Catholic Universities in the country are headed in that direction. Some theology and philosophy professors hold atheistic and lax moral views, contravening Church teachings and eroding the faith with relativist notions. Yet they are tolerated under the guise of pursuing academic excellence because of their erudition despite a syncretistic Christianity that they inculcate into the curriculum. A dean at a well-known school close to my heart lamented the Catholic Character of the university as impediment to being world-class.

We have noted numerous complaints from alarmed parents about their son or daughter who left the church due to their professors.

The disheartening fact in most cases is that the academe did nothing. Few students dare to stand up to these teachers: most—detached or discouraged—simply quiet and cruise along fearful of antagonizing them.

But I’m proud of my son who stormed out of his theology class when the teacher insulted the church. With other parents and fellow alumni, we expressed our concerns to the university president. Our effort wall all for naught as the problems were not addressed and the school seems more concerned with sports championships and actively indulging rallies than rallying champions for Christ.

An archival university fares no better. A pious and well-respected priest from the order running that school confided. “We are in trouble.” He said this after his meeting with the faculty of Theology where all professors unanimously espoused very disturbing views on sexual morality. “It was embarrassing for the priest who invited me,” he said, adding, “It was 12 against one,” he being the sole defender for the teachings of the church.

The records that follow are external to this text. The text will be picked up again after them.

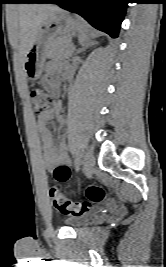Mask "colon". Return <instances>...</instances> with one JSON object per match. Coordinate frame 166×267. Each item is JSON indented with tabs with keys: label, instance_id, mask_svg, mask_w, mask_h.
I'll list each match as a JSON object with an SVG mask.
<instances>
[{
	"label": "colon",
	"instance_id": "obj_1",
	"mask_svg": "<svg viewBox=\"0 0 166 267\" xmlns=\"http://www.w3.org/2000/svg\"><path fill=\"white\" fill-rule=\"evenodd\" d=\"M30 97L33 109L37 113H42L48 110L54 104V96L41 87H33L30 91ZM70 176V171L59 169L55 173V178L59 182H64ZM50 197L54 208L64 215L78 216L86 214L91 203L101 202L105 197V191L96 185H92L87 189V197L89 201H72L68 199L60 190L59 186L53 185L49 190Z\"/></svg>",
	"mask_w": 166,
	"mask_h": 267
}]
</instances>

Parents have no idea of the magnitude of the problem that has gone for many years. Catholic schools today produced poorly catechized graduates. Worse, these schools purvey modernist outlook on morality that is at variance with Catholic teaching. A favourite present-day catchword is the “Fundamental-Option theory”. The idea that once you have cast your lot for Christ, nothing can ever go wrong and there is no such thing as intentional sin. Misfit instructors are often disgruntled ex-seminarians or ex-religious who harbour prejudices that carry into the classrooms.

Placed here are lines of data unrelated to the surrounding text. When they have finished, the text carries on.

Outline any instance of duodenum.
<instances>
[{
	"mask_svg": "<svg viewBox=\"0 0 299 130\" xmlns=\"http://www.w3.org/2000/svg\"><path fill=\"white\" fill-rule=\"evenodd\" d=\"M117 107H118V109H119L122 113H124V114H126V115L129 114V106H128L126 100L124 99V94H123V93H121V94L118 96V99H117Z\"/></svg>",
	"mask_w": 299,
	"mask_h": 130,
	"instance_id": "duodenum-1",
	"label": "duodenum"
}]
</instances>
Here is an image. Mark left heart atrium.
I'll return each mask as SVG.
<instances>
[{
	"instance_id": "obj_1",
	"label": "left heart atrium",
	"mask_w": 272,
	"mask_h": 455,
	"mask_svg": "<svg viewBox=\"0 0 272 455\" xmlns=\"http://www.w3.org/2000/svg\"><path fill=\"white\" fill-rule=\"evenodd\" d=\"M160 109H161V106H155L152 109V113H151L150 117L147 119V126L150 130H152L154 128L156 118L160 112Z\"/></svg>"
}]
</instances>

In 1990, Pope John Paul the great wrote Ex Corde Ecclessia—the Apostolic Constitution on Catholic universities, which proposed principles and guidelines for securing and promoting the Catholic identity and mission in the institutions of learning. The school board would be well-advised to read this document then mull the words of Jesus: “Whoever causes one of these little ones who believe in me to sin, it would be better for him to have a great millstone fastened round his neck and to be drowned in the depth of the sea” (Matthew 18:16).